15. yüzyılda Dulkadiroğulları Beyliği döneminde inşa edilen cami, mimari zarafeti ve tarihsel dokusuyla yerel halkın yanı sıra ziyaretçilerin de ilgi odağı.
Mimari Dokusuyla Açık Hava Müzesi
Taş duvarlarında Osmanlı ve Selçuklu etkilerini bir arada barındıran camide, dönemine ait yazıtlar ve bezemeler görenleri geçmişle buluşturuyor. Vakıflar Bölge Müdürlüğü’nce gerçekleştirilen restorasyon kapsamında mihrap, minber ve ahşap süslemeler dikkatlice onarıldı.
Yerel Sesler: “Kültürümüzün Nefesi Burada”

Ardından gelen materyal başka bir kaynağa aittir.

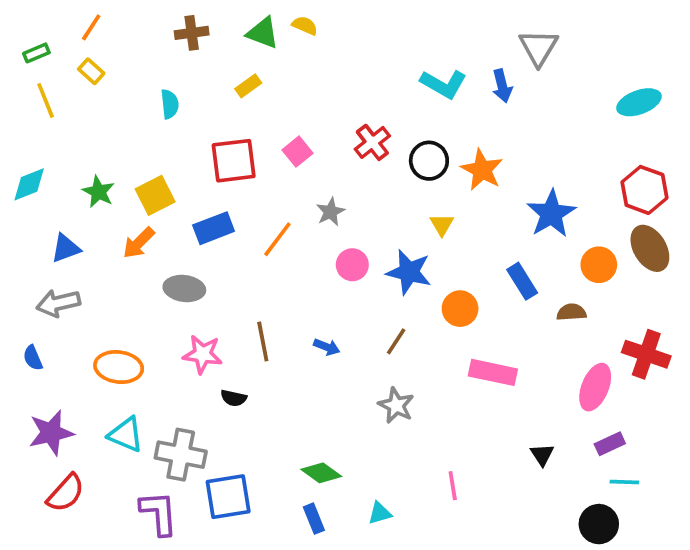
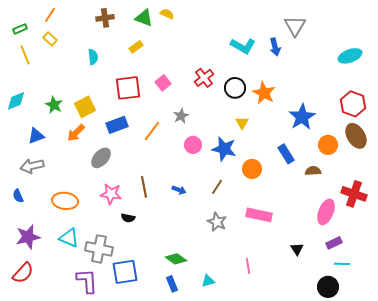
gray ellipse: (184, 288) -> (101, 158), turned -55
pink rectangle: (493, 372) -> (259, 215), moved
red semicircle: (66, 493) -> (23, 273), moved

Cami çevresindeki esnaflardan Mehmet Karakuş, “Her taşında bir hatıra gizli. Gençler burada yalnızca ibadet değil; büyüklerinin anlattığı hikâyeleri de dinliyor,” ifadeleriyle caminin sosyal yönüne dikkat çekiyor.
Görsel Mirasın Durağı
Fotoğraf meraklıları sabah ışığında taş duvarlara vuran gölgeleri kare kare yakalarken, kültürel miras gönüllüleri Ulu Cami’yi dijital arşivlere taşıyor.
Kahramanmaraş’ı anlamak, sadece sokaklarında yürümekle olmaz. Ulu Cami’yi ziyaret etmek, şehrin belleğinde iz bırakmak demektir.